▶ Task goal
Apart from the images, the entire listing below must be restated word for word.

▶ Input
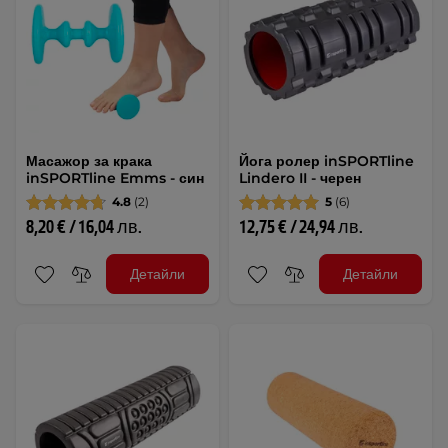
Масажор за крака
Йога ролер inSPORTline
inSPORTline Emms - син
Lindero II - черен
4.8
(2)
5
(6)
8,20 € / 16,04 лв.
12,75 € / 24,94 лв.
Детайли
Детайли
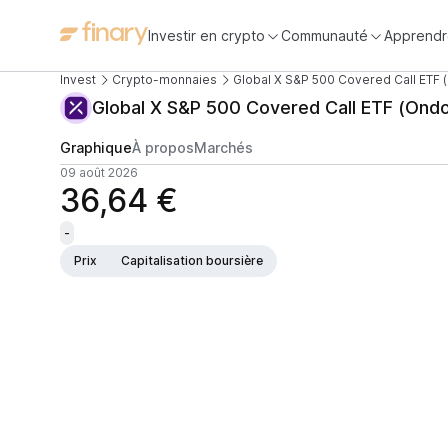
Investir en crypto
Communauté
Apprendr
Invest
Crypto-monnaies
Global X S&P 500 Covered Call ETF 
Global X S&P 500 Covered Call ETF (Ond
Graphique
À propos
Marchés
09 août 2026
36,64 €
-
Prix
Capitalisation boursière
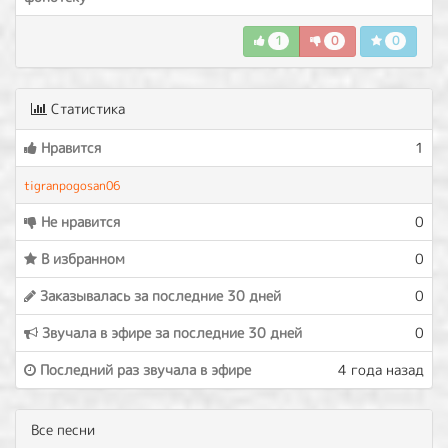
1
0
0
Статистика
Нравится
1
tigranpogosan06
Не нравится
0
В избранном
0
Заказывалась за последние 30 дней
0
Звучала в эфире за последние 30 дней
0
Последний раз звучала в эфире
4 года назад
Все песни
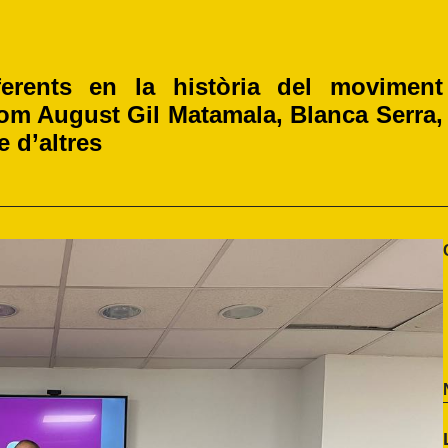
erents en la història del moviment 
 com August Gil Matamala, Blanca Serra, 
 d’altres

▶ Answer area
Масажор за крака
Йога ролер inSPORTline
inSPORTline Emms - син
Lindero II - черен
4.8
(2)
5
(6)
8,20 € / 16,04 лв.
12,75 € / 24,94 лв.
Детайли
Детайли
Investir en crypto
Communauté
Apprendr
Invest
Crypto-monnaies
Global X S&P 500 Covered Call ETF 
Global X S&P 500 Covered Call ETF (Ond
Graphique
À propos
Marchés
09 août 2026
36,64 €
-
Prix
Capitalisation boursière
1
0
0
Статистика
Нравится
1
tigranpogosan06
Не нравится
0
В избранном
0
Заказывалась за последние 30 дней
0
Звучала в эфире за последние 30 дней
0
Последний раз звучала в эфире
4 года назад
Все песни
erents en la història del moviment 
 com August Gil Matamala, Blanca Serra, 
 d’altres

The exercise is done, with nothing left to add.